# SUPPLIED DATA
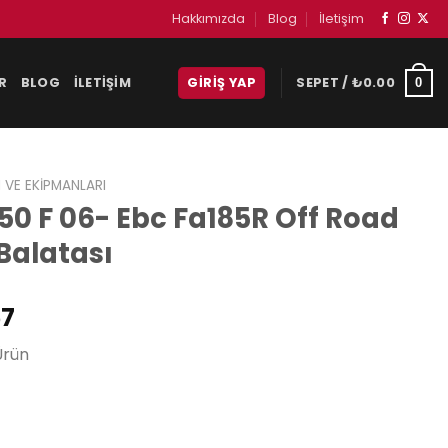
Hakkımızda
Blog
İletişim
R
BLOG
İLETIŞIM
GIRIŞ YAP
SEPET /
₺
0.00
0
 VE EKIPMANLARI
0 F 06- Ebc Fa185R Off Road
Balatası
Şu
57
andaki
Ürün
0.
fiyat:
₺1,247.57.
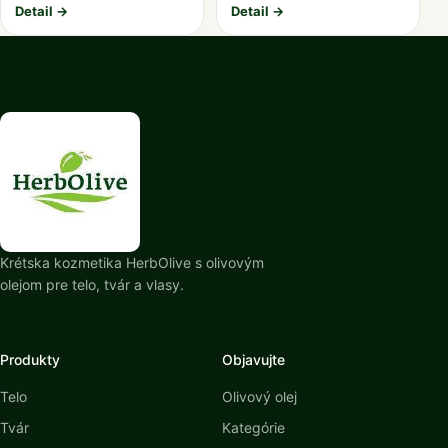
Detail →
Detail →
Krétska kozmetika HerbOlive s olivovým
olejom pre telo, tvár a vlasy.
Produkty
Objavujte
Telo
Olivový olej
Tvár
Kategórie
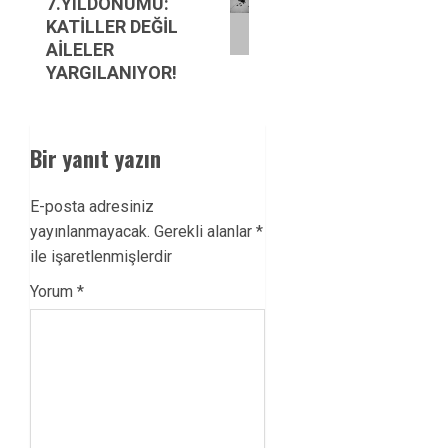
7.YILDÖNÜMÜ:
KATİLLER DEĞİL
AİLELER
YARGILANIYOR!
Bir yanıt yazın
E-posta adresiniz
yayınlanmayacak.
Gerekli alanlar
*
ile işaretlenmişlerdir
Yorum
*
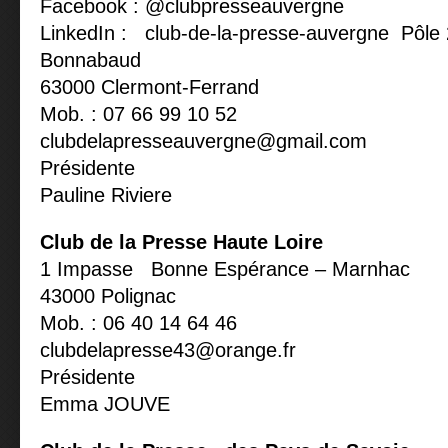
Facebook : @clubpresseauvergne
LinkedIn : club-de-la-presse-auvergne Pôle
Bonnabaud
63000 Clermont-Ferrand
Mob. : 07 66 99 10 52
clubdelapresseauvergne@gmail.com
Présidente
Pauline Riviere
Club de la Presse Haute Loire
1 Impasse Bonne Espérance – Marnhac
43000 Polignac
Mob. : 06 40 14 64 46
clubdelapresse43@orange.fr
Présidente
Emma JOUVE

# GOAL OF THE EXERCISE
With the line containing "43000 Polignac" as the start, transcribe each line through the end of the listing above, exactly and only.

# OUTPUT OF THE EXERCISE
43000 Polignac
Mob. : 06 40 14 64 46
clubdelapresse43@orange.fr
Présidente
Emma JOUVE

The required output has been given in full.